As you may have heard, the U.S. inflation rate is 9.1%. That is, the consumer price index for all items as estimated for June by the Bureau of Labor Statistics was 9.1% higher than it was a year earlier.
Other economic indicators generally aren’t measured this way. With retail sales, it’s the percentage change from one month to the next that gets the headlines. With employment it’s the monthly change in the number of jobs. With gross domestic product, in the U.S. at least, it’s the annualized quarterly change .
In its monthly CPI news releases the BLS actually does mention the monthly percentage change—as in the change from May 2022 to June 2022—before the annual comparison to the same month a year earlier, but this tends to get a lot less attention, probably because it’s so much smaller (1.3% in June) and harder to make sense of. That’s easy enough to fix, though. Here’s what it looks like if we follow the GDP example and annualize the monthly CPI change. (Contrary to popular belief one does this not by multiplying the monthly percentage change by 12—although when percentage changes are small that gets one pretty close to the correct number—but by dividing the current-month CPI by the previous month’s, taking the result to the 12th power and subtracting one. [Or by adding one to the monthly percentage change, taking that to the 12 power and then subtracting one])

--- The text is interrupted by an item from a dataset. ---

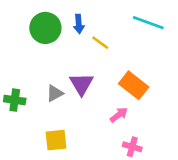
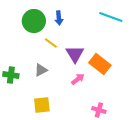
yellow line: (100, 43) -> (51, 43), moved
purple triangle: (81, 84) -> (75, 54), moved
pink arrow: (119, 115) -> (78, 79), moved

Measured this way, U.S. consumer prices rose at a 17.1% annualized pace in June. That’s awful! But it is also, as is clear from the chart, possibly not very informative. Monthly CPI changes are volatile, and annualizing them just makes them more so.
To get past the volatility, policy makers and market watchers often focus on so-called “core” inflation that excludes food and energy prices. It rose 0.7% in June. Annualized that comes to 8.8%, compared with a 5.9% year-over-year gain.

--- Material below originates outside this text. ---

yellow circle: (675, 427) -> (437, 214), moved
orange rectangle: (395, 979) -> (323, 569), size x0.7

Measured year-over-year, core inflation has been steadily declining since March. Measured month-to-month, it has been accelerating since then. And yes, it’s pretty noisy, but smooth it by annualizing the three-month change and the picture of accelerating core inflation remains.
I’m pretty sure that the monthly and three-month core inflation measures better reflect what’s been going on in the U.S. economy over the past year than the annual change does. There was a spectacular burst of inflation last spring that subsequently subsided, only to be followed by new, smaller but still major waves—the latest of which certainly hasn’t crested yet in the CPI data.
For context, consider what the current GDP trajectory would look like if we measured it as we did inflation. Year-over-year GDP change will still be positive even if the Federal Reserve Bank of Atlanta’s current gloomy GDPNow forecast of a second quarter in a row of declining GDP comes to pass. (I’ve started the chart with the quarter ending December 2020 because the wild GDP swings of the previous two quarters would otherwise make it really hard to read.)